Data to examine -
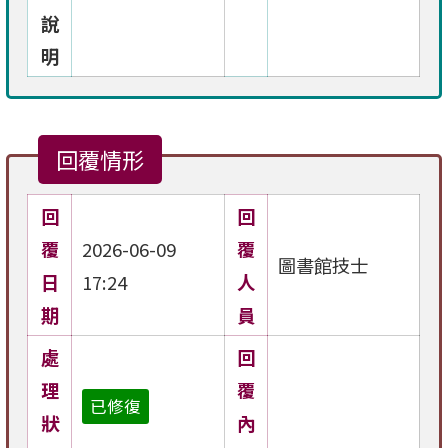
說
明
回覆情形
回
回
覆
2026-06-09
覆
圖書館技士
日
17:24
人
期
員
處
回
理
覆
已修復
狀
內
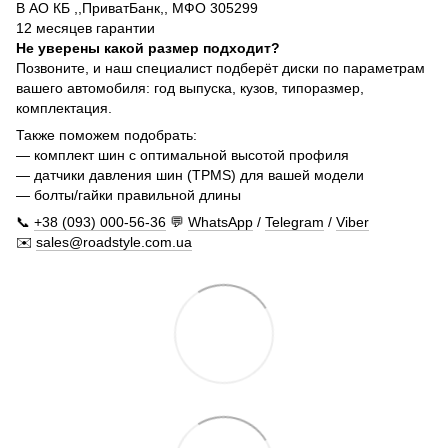
В АО КБ ,,ПриватБанк,, МФО 305299
12 месяцев гарантии
Не уверены какой размер подходит?
Позвоните, и наш специалист подберёт диски по параметрам
вашего автомобиля: год выпуска, кузов, типоразмер,
комплектация.
Также поможем подобрать:
— комплект шин с оптимальной высотой профиля
— датчики давления шин (TPMS) для вашей модели
— болты/гайки правильной длины
📞
+38 (093) 000-56-36
💬
WhatsApp
/
Telegram
/
Viber
✉️
sales@roadstyle.com.ua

Exercise aim -
Print out each record exactly as shown, but keep the pictures out.

Answer space -
說
明
回覆情形
回
回
覆
2026-06-09
覆
圖書館技士
日
17:24
人
期
員
處
回
理
覆
已修復
狀
內
В АО КБ ,,ПриватБанк,, МФО 305299
12 месяцев гарантии
Не уверены какой размер подходит?
Позвоните, и наш специалист подберёт диски по параметрам
вашего автомобиля: год выпуска, кузов, типоразмер,
комплектация.
Также поможем подобрать:
— комплект шин с оптимальной высотой профиля
— датчики давления шин (TPMS) для вашей модели
— болты/гайки правильной длины
📞
+38 (093) 000-56-36
💬
WhatsApp
/
Telegram
/
Viber
✉️
sales@roadstyle.com.ua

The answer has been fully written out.